Inflazione europea – Tendenza al ribasso
La prima settimana del 2023 prevede la pubblicazione dei dati relativi all’inflazione di dicembre in tutta Europa.
I prezzi dell’energia e dell’elettricità hanno mantenuto una certa stabilità a dicembre, registrando un calo del 10% rispetto al mese di novembre. In Spagna, il dato dell’indice dei prezzi al consumo è stato pubblicato in anticipo (lo scorso venerdì), attestandosi al 5,8% su base annua, l’1% in meno rispetto a novembre. In Germania, a dicembre è iniziato ad essere erogato il sostegno energetico alle famiglie, che potrebbe contribuire a un’inflazione più morbida. Il consenso prevede per la Germania un indice dei prezzi al consumo del 10% per dicembre, l’1% in meno rispetto a novembre. Pertanto, dicembre potrebbe risultare il primo mese a registrare un vero e proprio calo dell’inflazione europea, dopo una certa stabilizzazione in ottobre e novembre. Il nostro modello interno prevede il dato dell’inflazione europea attestarsi intorno al 7% entro l’estate.

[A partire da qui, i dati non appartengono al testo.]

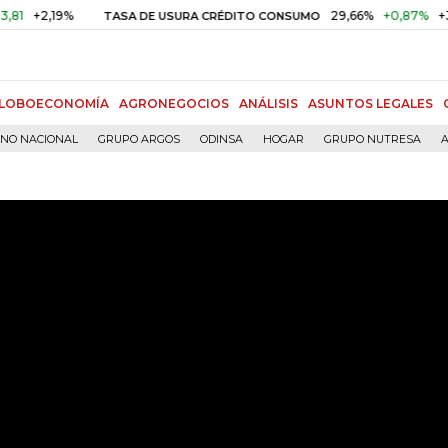
,19%
29,66%
+0,87%
+3,02%
TASA DE USURA CRÉDITO CONSUMO
LOBOECONOMÍA
AGRONEGOCIOS
ANÁLISIS
ASUNTOS LEGALES
RNO NACIONAL
GRUPO ARGOS
ODINSA
HOGAR
GRUPO NUTRESA
A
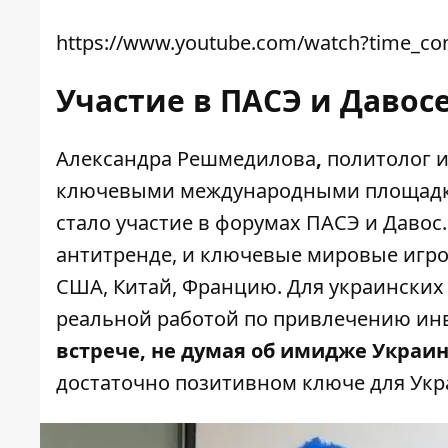
https://www.youtube.com/watch?time_c
Участие в ПАСЭ и Давос
Александра Решмедилова
,
политолог и
ключевыми международными площадка
стало участие в форумах ПАСЭ и Давос.
антитренде, и ключевые мировые игро
США, Китай, Францию. Для украинских
реальной работой по привлечению ин
встрече, не думая об имидже Украи
достаточно позитивном ключе для Укра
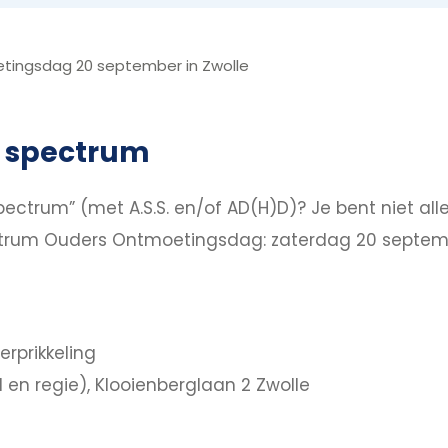
ingsdag 20 september in Zwolle
t spectrum
 spectrum” (met A.S.S. en/of AD(H)D)? Je bent niet all
ctrum Ouders Ontmoetingsdag: zaterdag 20 september
erprikkeling
 en regie), Klooienberglaan 2 Zwolle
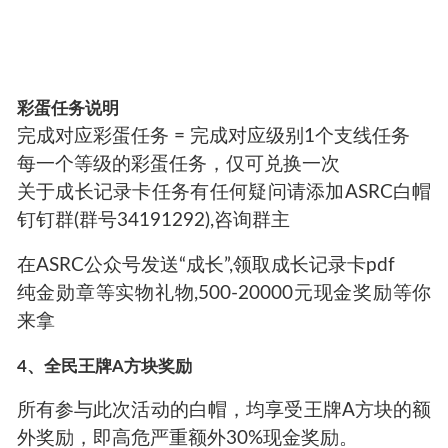
彩蛋任务说明
完成对应彩蛋任务 = 完成对应级别1个支线任务
每一个等级的彩蛋任务，仅可兑换一次
关于成长记录卡任务有任何疑问请添加ASRC白帽
钉钉群(群号34191292),咨询群主
在ASRC公众号发送“成长”,领取成长记录卡pdf
纯金勋章等实物礼物,500-20000元现金奖励等你
来拿
4、全民王牌A方块奖励
所有参与此次活动的白帽，均享受王牌A方块的额
外奖励，即高危严重额外30%现金奖励。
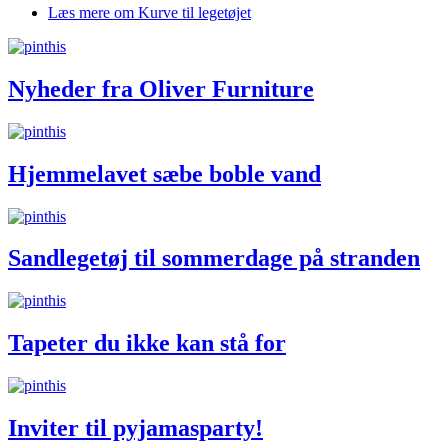
Læs mere
om Kurve til legetøjet
Nyheder fra Oliver Furniture
Hjemmelavet sæbe boble vand
Sandlegetøj til sommerdage på stranden
Tapeter du ikke kan stå for
Inviter til pyjamasparty!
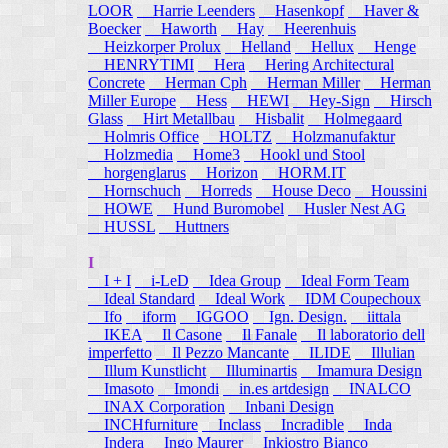
LOOR
Harrie Leenders
Hasenkopf
Haver &
Boecker
Haworth
Hay
Heerenhuis
Heizkorper Prolux
Helland
Hellux
Henge
HENRYTIMI
Hera
Hering Architectural
Concrete
Herman Cph
Herman Miller
Herman
Miller Europe
Hess
HEWI
Hey-Sign
Hirsch
Glass
Hirt Metallbau
Hisbalit
Holmegaard
Holmris Office
HOLTZ
Holzmanufaktur
Holzmedia
Home3
Hookl und Stool
horgenglarus
Horizon
HORM.IT
Hornschuch
Horreds
House Deco
Houssini
HOWE
Hund Buromobel
Husler Nest AG
HUSSL
Huttners
I
I + I
i-LeD
Idea Group
Ideal Form Team
Ideal Standard
Ideal Work
IDM Coupechoux
Ifo
iform
IGGOO
Ign. Design.
iittala
IKEA
Il Casone
Il Fanale
Il laboratorio dell
imperfetto
Il Pezzo Mancante
ILIDE
Illulian
Illum Kunstlicht
Illuminartis
Imamura Design
Imasoto
Imondi
in.es artdesign
INALCO
INAX Corporation
Inbani Design
INCHfurniture
Inclass
Incradible
Inda
Indera
Ingo Maurer
Inkiostro Bianco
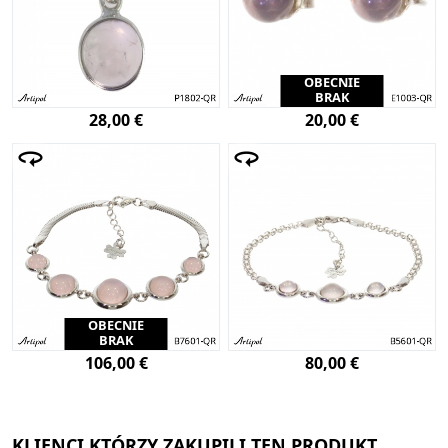
OBECNIE
BRAK
28,00 €
20,00 €
OBECNIE
BRAK
106,00 €
80,00 €
KLIENCI KTÓRZY ZAKUPILI TEN PRODUKT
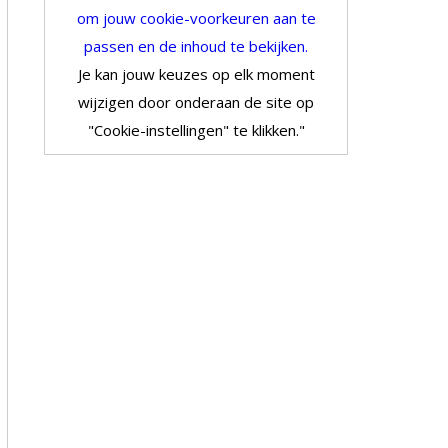
om jouw cookie-voorkeuren aan te
passen en de inhoud te bekijken.
Je kan jouw keuzes op elk moment
wijzigen door onderaan de site op
"Cookie-instellingen" te klikken."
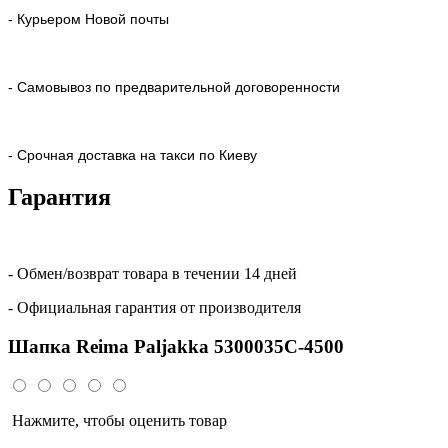
- Курьером Новой почты
- Самовывоз по предварительной договоренности
- Срочная доставка на такси по Киеву
Гарантия
- Обмен/возврат товара в течении 14 дней
- Официальная гарантия от производителя
Шапка Reima Paljakka 5300035C-4500
Нажмите, чтобы оценить товар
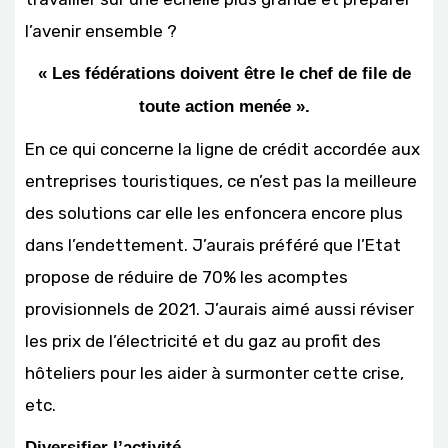
l’avenir ensemble ?
« Les fédérations doivent être le chef de file de
toute action menée ».
En ce qui concerne la ligne de crédit accordée aux
entreprises touristiques, ce n’est pas la meilleure
des solutions car elle les enfoncera encore plus
dans l’endettement. J’aurais préféré que l’Etat
propose de réduire de 70% les acomptes
provisionnels de 2021. J’aurais aimé aussi réviser
les prix de l’électricité et du gaz au profit des
hôteliers pour les aider à surmonter cette crise,
etc.
Diversifier l’activité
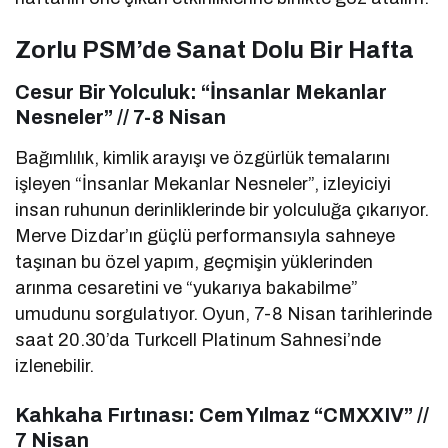
Zorlu PSM’de Sanat Dolu Bir Hafta
Cesur Bir Yolculuk: “İnsanlar Mekanlar
Nesneler” // 7-8 Nisan
Bağımlılık, kimlik arayışı ve özgürlük temalarını
işleyen “İnsanlar Mekanlar Nesneler”, izleyiciyi
insan ruhunun derinliklerinde bir yolculuğa çıkarıyor.
Merve Dizdar’ın güçlü performansıyla sahneye
taşınan bu özel yapım, geçmişin yüklerinden
arınma cesaretini ve “yukarıya bakabilme”
umudunu sorgulatıyor. Oyun, 7-8 Nisan tarihlerinde
saat 20.30’da Turkcell Platinum Sahnesi’nde
izlenebilir.
Kahkaha Fırtınası: Cem Yılmaz “CMXXIV” //
7 Nisan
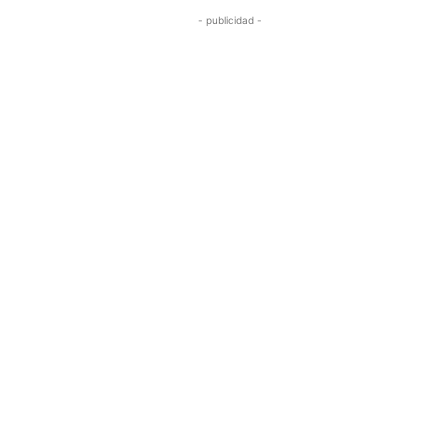
- publicidad -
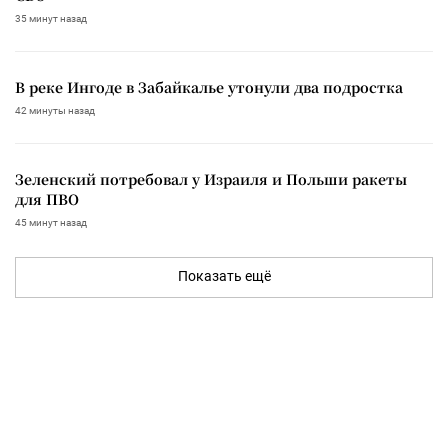
35 минут назад
В реке Ингоде в Забайкалье утонули два подростка
42 минуты назад
Зеленский потребовал у Израиля и Польши ракеты
для ПВО
45 минут назад
Показать ещё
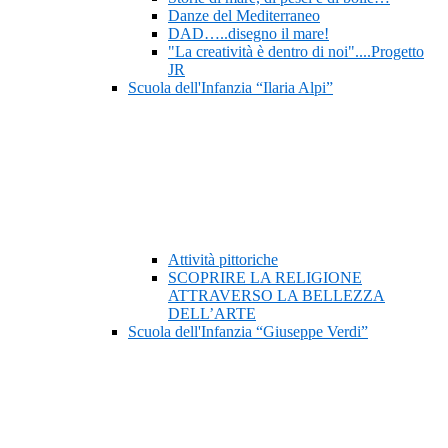
Danze del Mediterraneo
DAD…..disegno il mare!
"La creatività è dentro di noi"....Progetto
JR
Scuola dell'Infanzia “Ilaria Alpi”
Attività pittoriche
SCOPRIRE LA RELIGIONE
ATTRAVERSO LA BELLEZZA
DELL’ARTE
Scuola dell'Infanzia “Giuseppe Verdi”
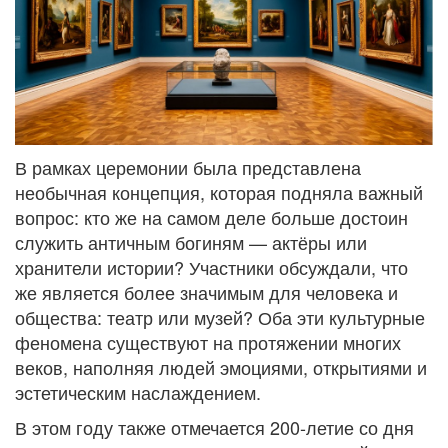
В рамках церемонии была представлена
необычная концепция, которая подняла важный
вопрос: кто же на самом деле больше достоин
служить античным богиням — актёры или
хранители истории? Участники обсуждали, что
же является более значимым для человека и
общества: театр или музей? Оба эти культурные
феномена существуют на протяжении многих
веков, наполняя людей эмоциями, открытиями и
эстетическим наслаждением.
В этом году также отмечается 200-летие со дня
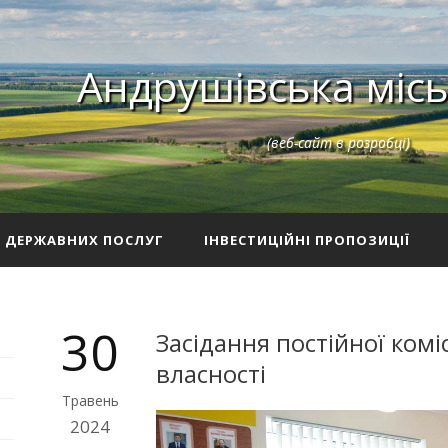
Андрушівська місь
(веб-сайт в розробці)
З ДЕРЖАВНИХ ПОСЛУГ
ІНВЕСТИЦІЙНІ ПРОПОЗИЦІЇ
30
Засідання постійної комі
власності
Травень
2024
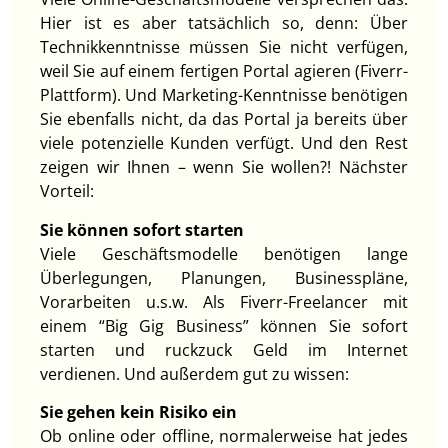
Hier ist es aber tatsächlich so, denn: Über
Technikkenntnisse müssen Sie nicht verfügen,
weil Sie auf einem fertigen Portal agieren (Fiverr-
Plattform). Und Marketing-Kenntnisse benötigen
Sie ebenfalls nicht, da das Portal ja bereits über
viele potenzielle Kunden verfügt. Und den Rest
zeigen wir Ihnen – wenn Sie wollen?! Nächster
Vorteil:
Sie können sofort starten
Viele Geschäftsmodelle benötigen lange
Überlegungen, Planungen, Businesspläne,
Vorarbeiten u.s.w. Als Fiverr-Freelancer mit
einem “Big Gig Business” können Sie sofort
starten und ruckzuck Geld im Internet
verdienen. Und außerdem gut zu wissen:
Sie gehen kein Risiko ein
Ob online oder offline, normalerweise hat jedes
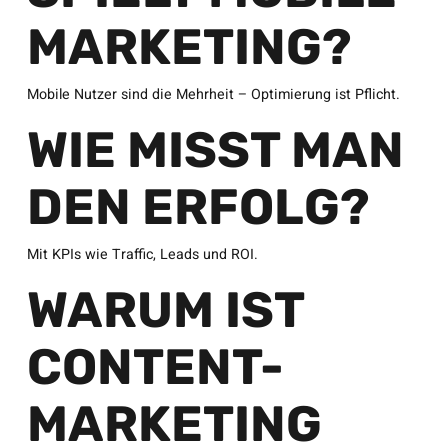
MARKETING?
Mobile Nutzer sind die Mehrheit – Optimierung ist Pflicht.
WIE MISST MAN
DEN ERFOLG?
Mit KPIs wie Traffic, Leads und ROI.
WARUM IST
CONTENT-
MARKETING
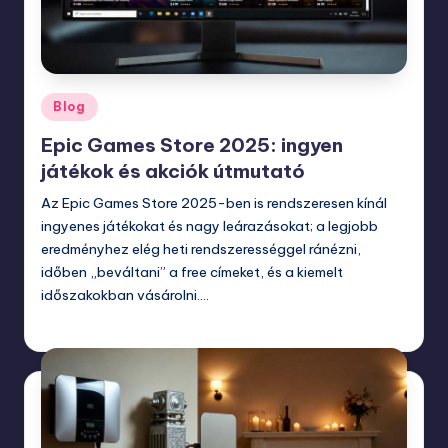
Posted
Blog
in
Epic Games Store 2025: ingyen
játékok és akciók útmutató
Az Epic Games Store 2025-ben is rendszeresen kínál
ingyenes játékokat és nagy leárazásokat; a legjobb
eredményhez elég heti rendszerességgel ránézni,
időben „beváltani” a free címeket, és a kiemelt
időszakokban vásárolni.…
november 24, 2025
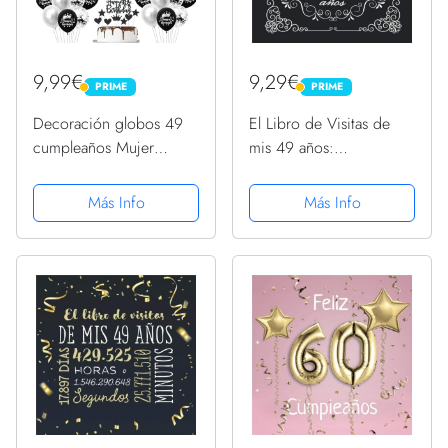
9,99€
9,29€
PRIME
PRIME
PRIME
PRIME
Decoración globos 49
El Libro de Visitas de
cumpleaños Mujer
mis 49 años:
hombre Negros
Decoración vintage para
Plateados 49 Años
fiesta de 49 cumpleaños
Más Info
Más Info
Decoracion Cumpleaños
– Regalo para hombre y
Mujer hombre49 Años
mujer - 49 años - Libro
Decoracion Cumpleaños
de firmas para...
hombre Mujer,...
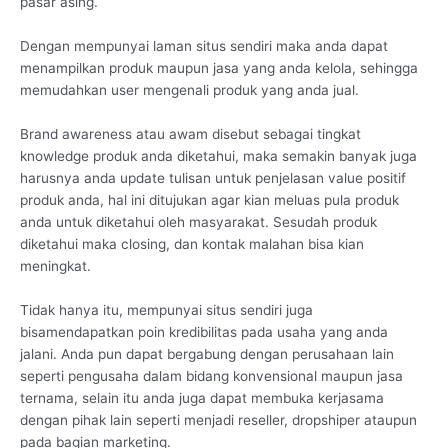
pasar asing.
Dengan mempunyai laman situs sendiri maka anda dapat
menampilkan produk maupun jasa yang anda kelola, sehingga
memudahkan user mengenali produk yang anda jual.
Brand awareness atau awam disebut sebagai tingkat
knowledge produk anda diketahui, maka semakin banyak juga
harusnya anda update tulisan untuk penjelasan value positif
produk anda, hal ini ditujukan agar kian meluas pula produk
anda untuk diketahui oleh masyarakat. Sesudah produk
diketahui maka closing, dan kontak malahan bisa kian
meningkat.
Tidak hanya itu, mempunyai situs sendiri juga
bisamendapatkan poin kredibilitas pada usaha yang anda
jalani. Anda pun dapat bergabung dengan perusahaan lain
seperti pengusaha dalam bidang konvensional maupun jasa
ternama, selain itu anda juga dapat membuka kerjasama
dengan pihak lain seperti menjadi reseller, dropshiper ataupun
pada bagian marketing.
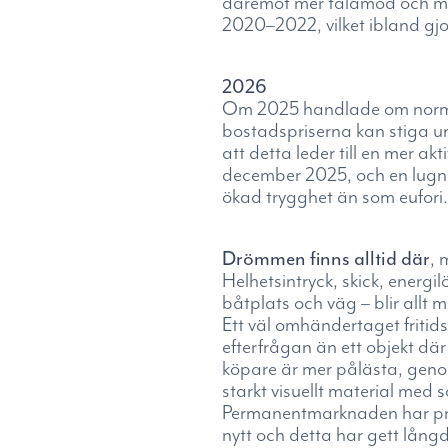
däremot mer tålamod och mer
2020–2022, vilket ibland gjo
2026
Om 2025 handlade om normali
bostadspriserna kan stiga un
att detta leder till en mer a
december 2025, och en lugnar
ökad trygghet än som eufori.
Drömmen finns alltid där
, 
Helhetsintryck, skick, energi
båtplats och väg – blir allt
Ett väl omhändertaget fritids
efterfrågan än ett objekt d
köpare är mer pålästa, geno
starkt visuellt material med 
Permanentmarknaden har präg
nytt och detta har gett lång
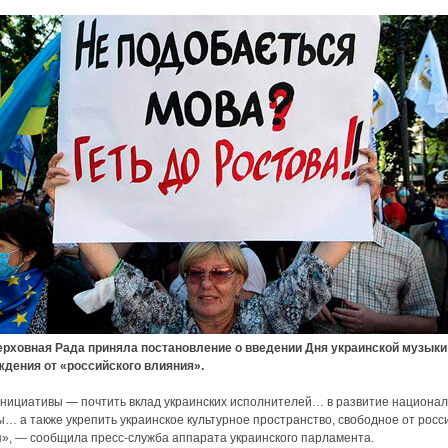
ная Рада приняла постановление о введении Дня украинской музыки
ждения от «российского влияния».
нициативы — почтить вклад украинских исполнителей… в развитие национа
ы… а также укрепить украинское культурное пространство, свободное от росс
», — сообщила пресс-служба аппарата украинского парламента.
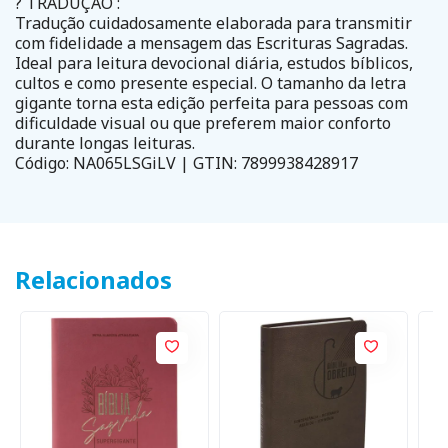
? TRADUÇÃO :
Tradução cuidadosamente elaborada para transmitir
com fidelidade a mensagem das Escrituras Sagradas.
Ideal para leitura devocional diária, estudos bíblicos,
cultos e como presente especial. O tamanho da letra
gigante torna esta edição perfeita para pessoas com
dificuldade visual ou que preferem maior conforto
durante longas leituras.
Código: NA065LSGiLV | GTIN: 7899938428917
Relacionados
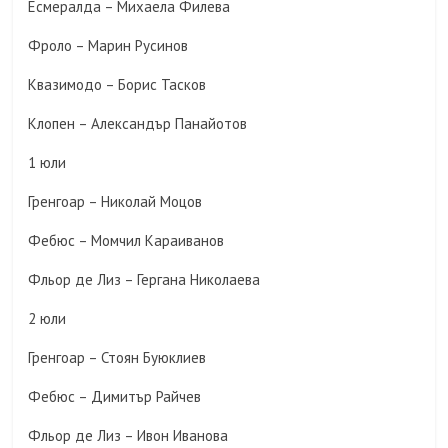
Есмералда – Михаела Филева
Фроло – Марин Русинов
Квазимодо – Борис Тасков
Клопен – Александър Панайотов
1 юли
Гренгоар – Николай Моцов
Фебюс – Момчил Караиванов
Фльор де Лиз – Гергана Николаева
2 юли
Гренгоар – Стоян Буюклиев
Фебюс – Димитър Райчев
Фльор де Лиз – Ивон Иванова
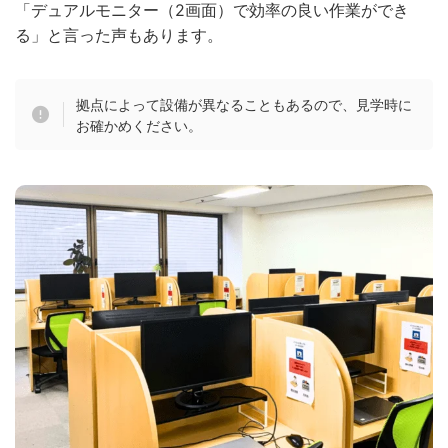
「デュアルモニター（2画面）で効率の良い作業ができ
る」と言った声もあります。
拠点によって設備が異なることもあるので、見学時に
お確かめください。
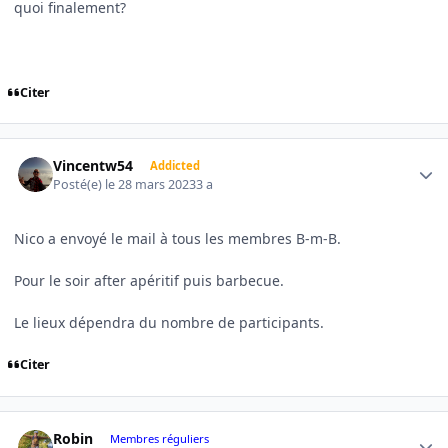
quoi finalement?
Citer
Author stats
Vincentw54
Addicted
Posté(e)
le 28 mars 2023
3 a
Nico a envoyé le mail à tous les membres B-m-B.
Pour le soir after apéritif puis barbecue.
Le lieux dépendra du nombre de participants.
Citer
Author stats
Robin
Membres réguliers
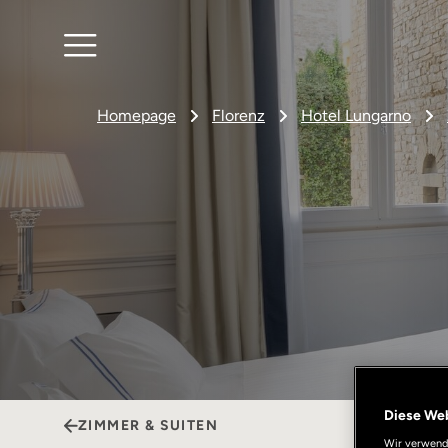
Homepage
Florenz
Hotel Lungarno
Diese We
ZIMMER & SUITEN
Wir verwende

Tuttavia, le tensioni sui prezzi di base rimarranno elevate. Gli effetti secondari risultano più difficili da gestire, in quanto la disinflazione dell’energia impiega del tempo per riversarsi sui dati core. In Spagna, il dato core dell’inflazione ha registrato un’accelerazione di 60 punti base al 6,9% annuo a dicembre (sebbene alcune differenze di calcolo rispetto all’Europa possano influenzare positivamente il numero). Inoltre, la BCE ha appena rivisto al rialzo l’inflazione per il 2023, sottolineando l’importanza dell’inflazione core. L’aumento dell’inflazione di fondo e una BCE più agressiva comportano uno spazio limitato per un significativo allentamento dei tassi dell’Eurozona a seguito di un calo dell’inflazione complessiva. Continuiamo a ritenere che i tassi europei siano più fragili di quelli statunitensi e intravediamo un potenziale rialzo nel primo trimestre, in particolare per i bund (titoli di Stato tedeschi) e gli OAT (titoli di Stato emessi dal governo francese).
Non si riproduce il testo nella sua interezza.